Изменить размер шрифта - +
Ибо солдаты сами повесились бы с отчаяния, не будучи в силах перенести ужас такого быстрого перехода.

Поэтому действуют постепенно; одно следует за другим, и доза мало-по-малу усиливается – точь-в-точь, как принимают мышьяк, начиная от одной пилюли в день.

Сперва – грязь казармы, подлость офицеров и скверное обращение под обманчивой маской заботливости, гнусная еда и отвратительные койки; затем ужасная теснота в набитых до отказа вонючих вагонах, изнеможение и усталость от усиленных переходов, и с каждым днем новая надежда, что завтра все это кончится, что, авось, не придется попасть в бой и что ни с кем ничего плохого не случится…

Надежда на то, что «завтра все кончится», не позволяет солдатам взбунтоваться или покончить с собою; а то, что жизнь становится все более скотской и превращается в ад, содействует тому, что солдат перестает бояться смерти и становится равнодушным к опасностям.
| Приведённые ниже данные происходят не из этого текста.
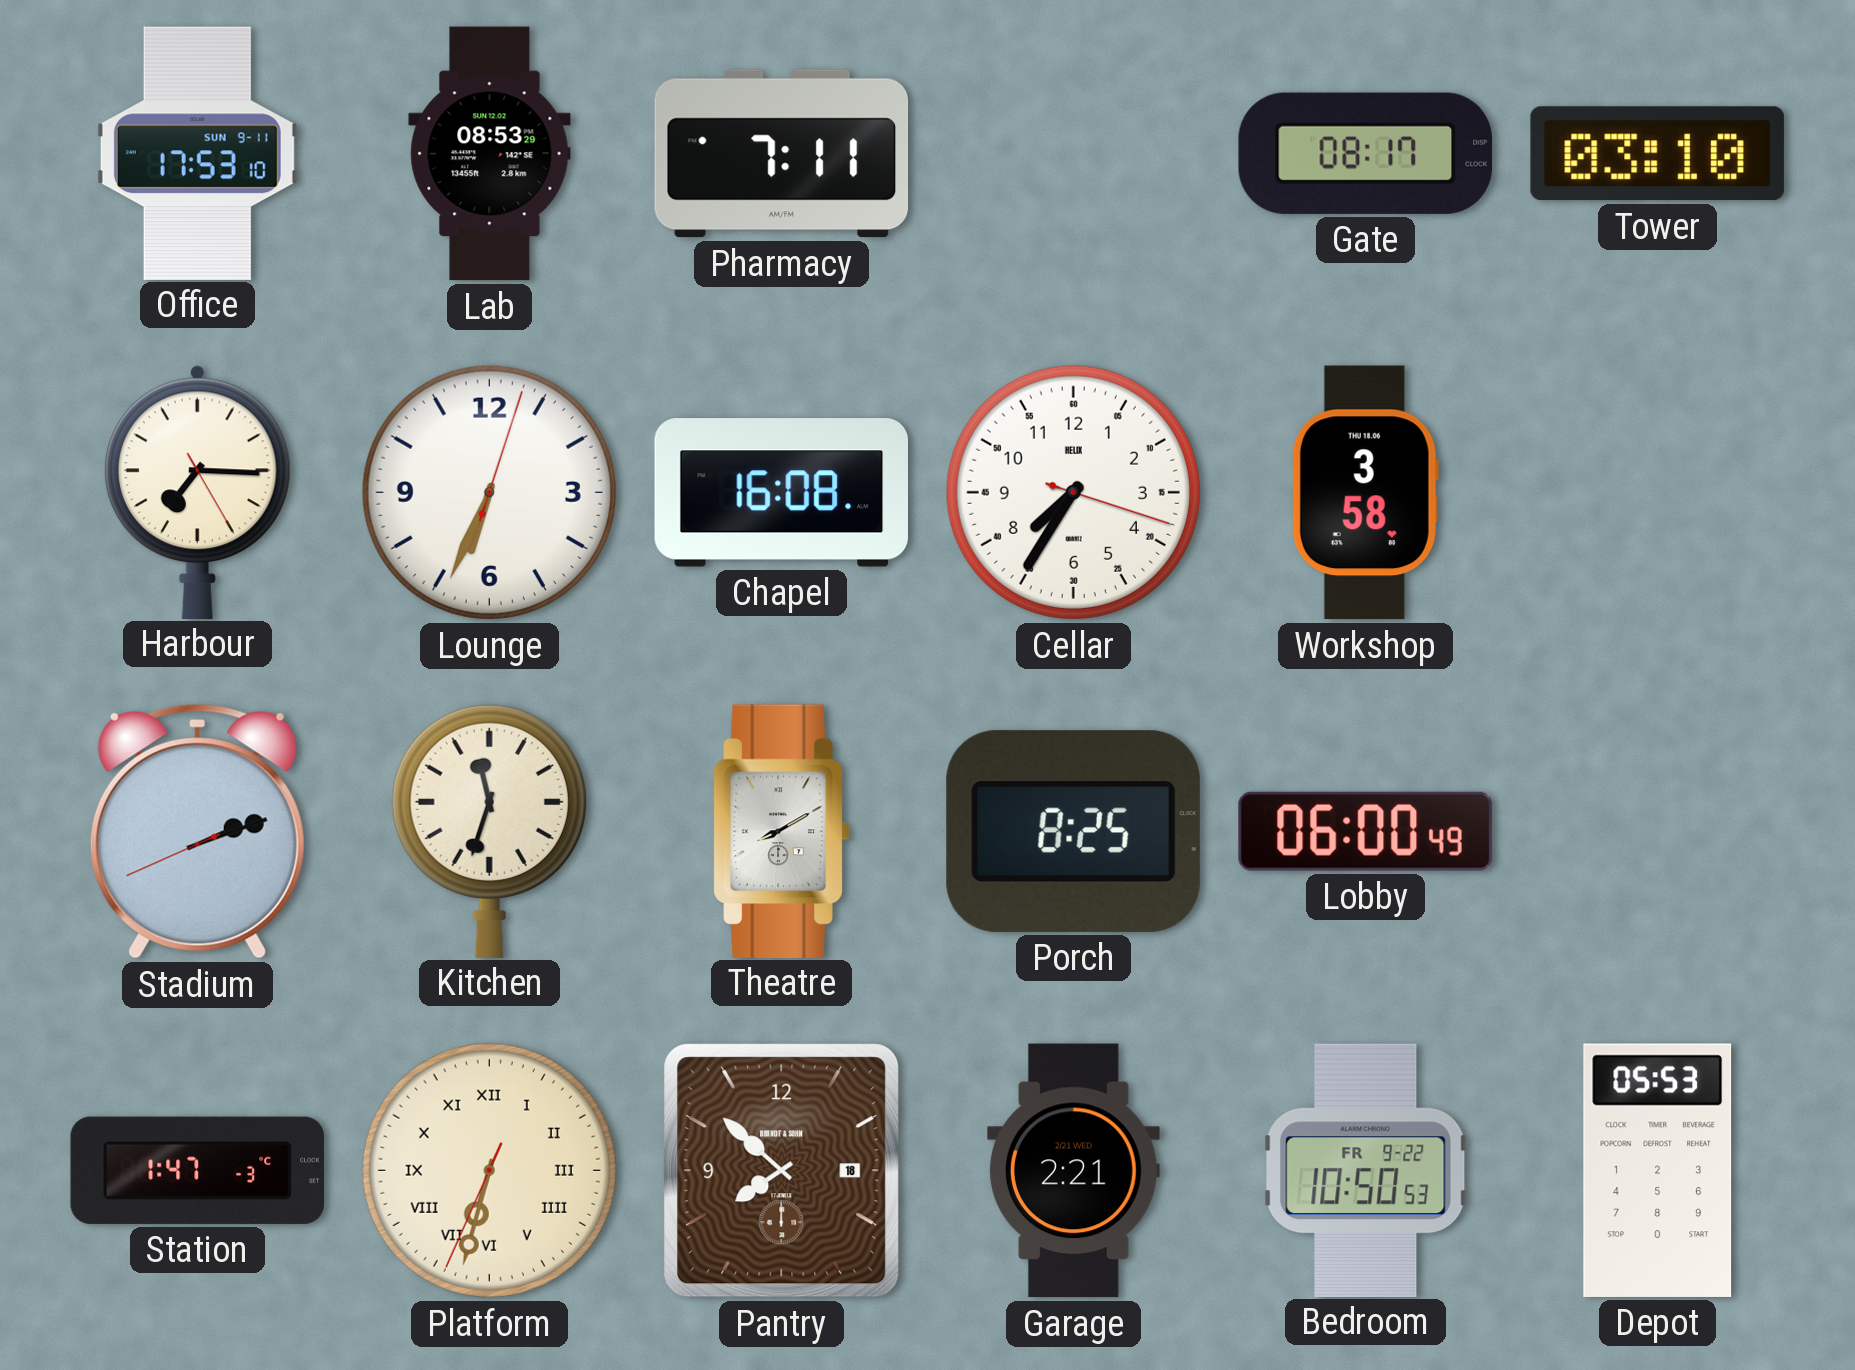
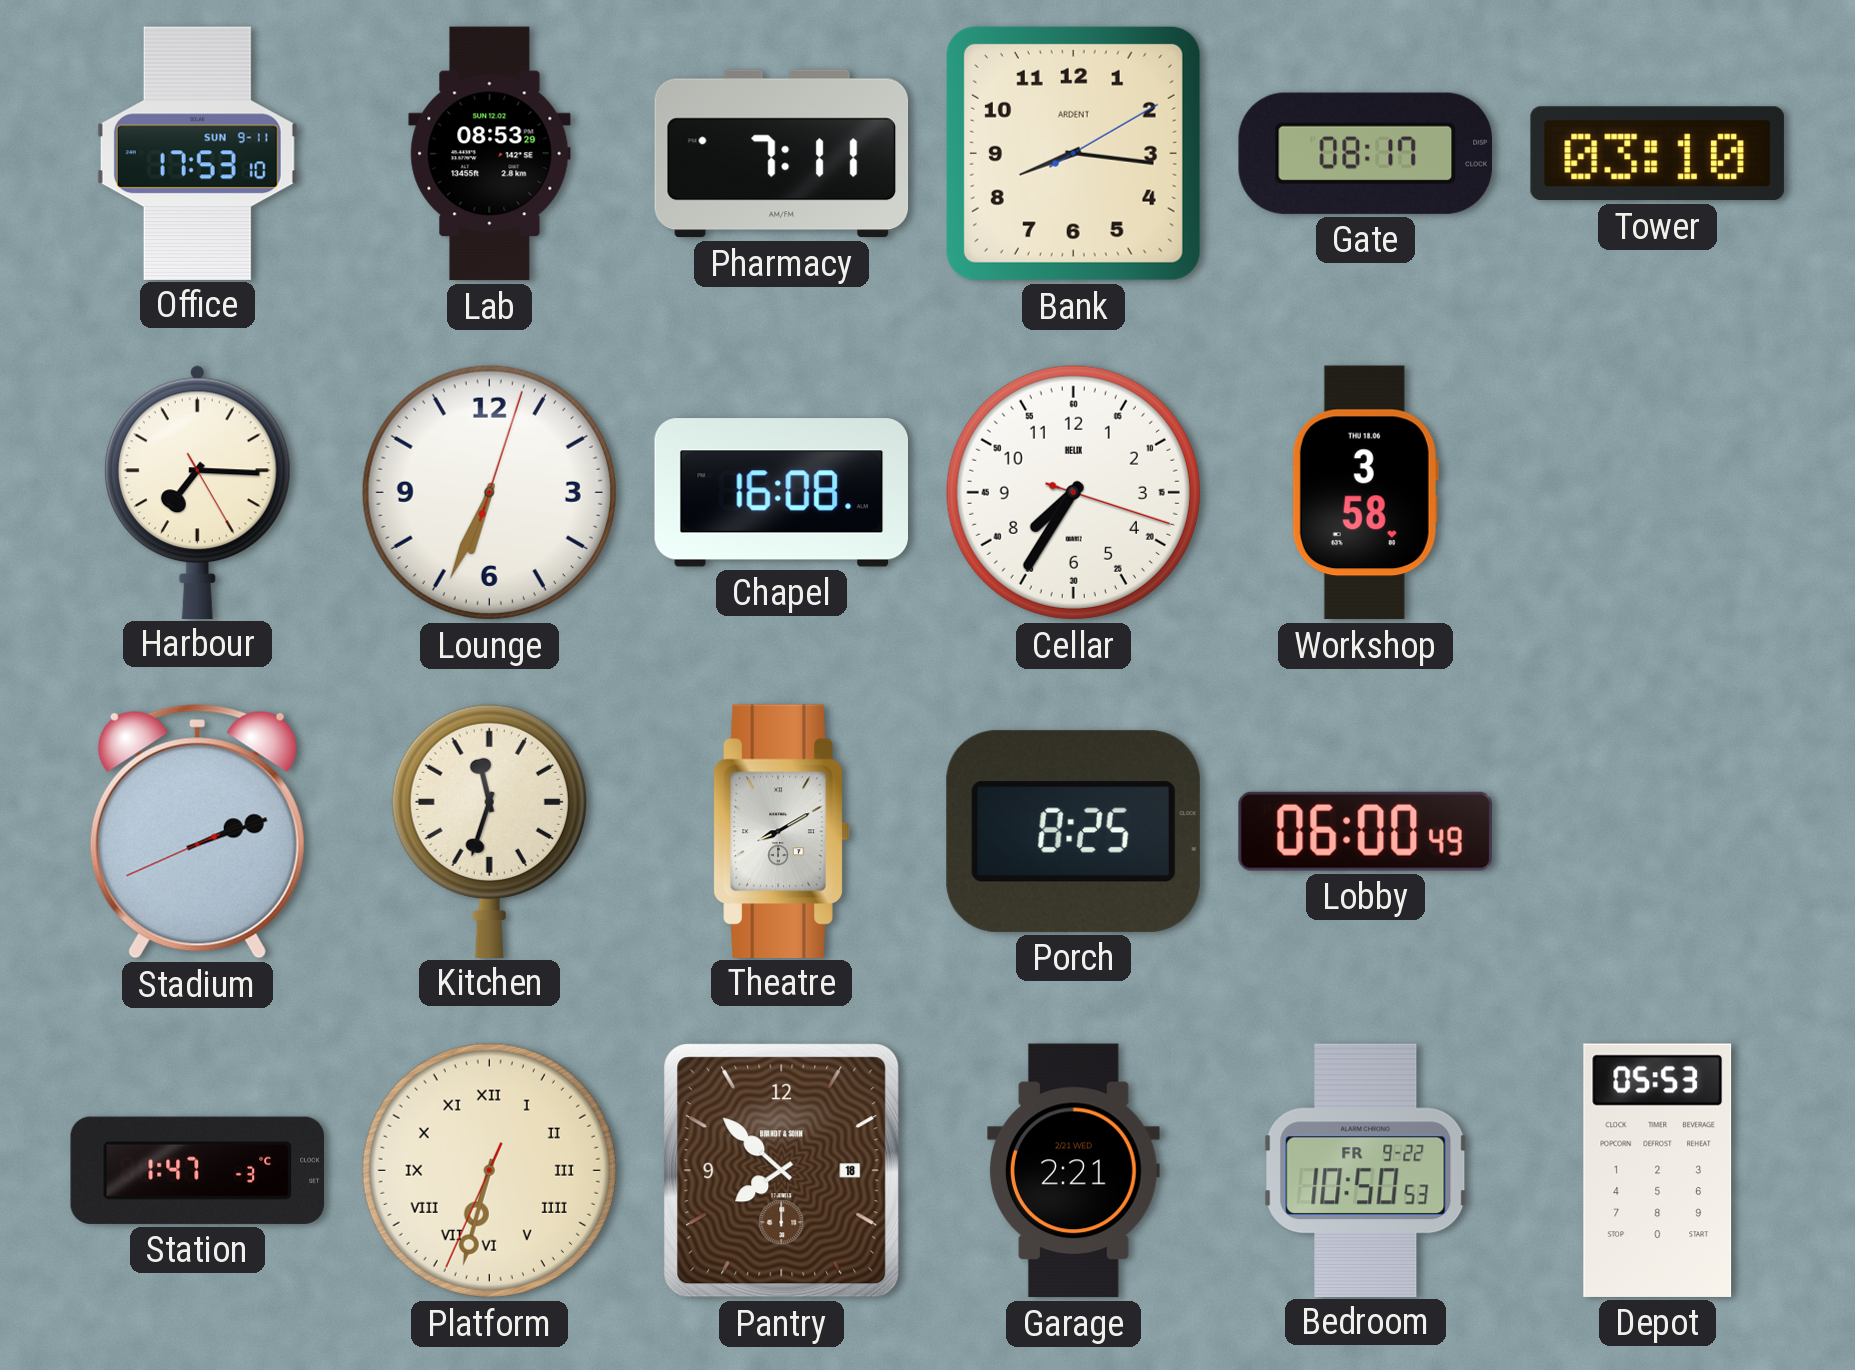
Bank: none -> 8:16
Такое душевное состояние Гавличек, величайший чешский писатель XIX века, выразил следующими словами: «Что? Я – австрийский подданный? Что же со мной может произойти еще более скверного?»

Вот почему, когда господа офицеры собрались на совещание, конные ординарцы прибывали один за другим, а телефонисты сматывали провода, солдаты швейкова батальона построились в ряды так же тупо и покорно, как бараны перед воротами бойни.

Никто не говорил ни слова, и все стали вдруг страшно скрытны; а когда вдруг впереди, совсем близко, часто-часто загремели пушки, так что земля дрожала под ногами, и немного спустя за ними загудели и тяжелые орудия, каждый только побледнел и увидел, как менялся в лице и его сосед. Тревоги не били – не к чему было ее бить. Солдаты сами взвалили себе на плечи ранцы, и всех охватила одна мысль: «Потом, когда побежим, я его брошу; мучиться с ним я не буду». Потом капитан Сагнер скомандовал: «Смирно!» – влез на пустой боченок и начал говорить речь.

Он напомнил солдатам о том, что они присягали до последней капли крови защищать полковое знамя, и особенно подчеркнул, что славная австрийская армия отбросила русских почти до прежних государственных границ; еще несколько метров, и русские на коленях запросят мира. Он заклинал солдат не бояться; он проведет их сквозь железные стены, и пусть они сохранят славу «железного» полка, который никогда не отступал, но всегда побеждал. Он говорил, что, чем скорее войска добьются решения на бранном поле, тем скорее можно будет вернуться к своим семьям, в объятия любящих жен и детей; он объяснил, что наш доблестный союзник, кайзер Вильгельм (тут унтер-офицеры принялись подталкивать солдат: «Кричите: Ура! Слава! На-здар! – не то будете подвязаны!»), своим изречением: «Прежде, чем опадут листья, вы будете у себя дома!» – имел в виду нынешнюю осень, и что это так и есть. Крупных боев и особых опасностей больше не предвидится, так как у русских нет снарядов, и им приходится отбиваться кулаками. Если кто-нибудь будет ранен, то должен перевязать себя сам, а затем итти на перевязочный пункт; если по стратегическим соображениям будет дан приказ к отступлению, то раненых не бросать, а подобрать и унести с собою. Легко раненые не должны ничего бросать, а все, и в особенности винтовку, доставить на перевязочный пункт, где у них се примут под расписку.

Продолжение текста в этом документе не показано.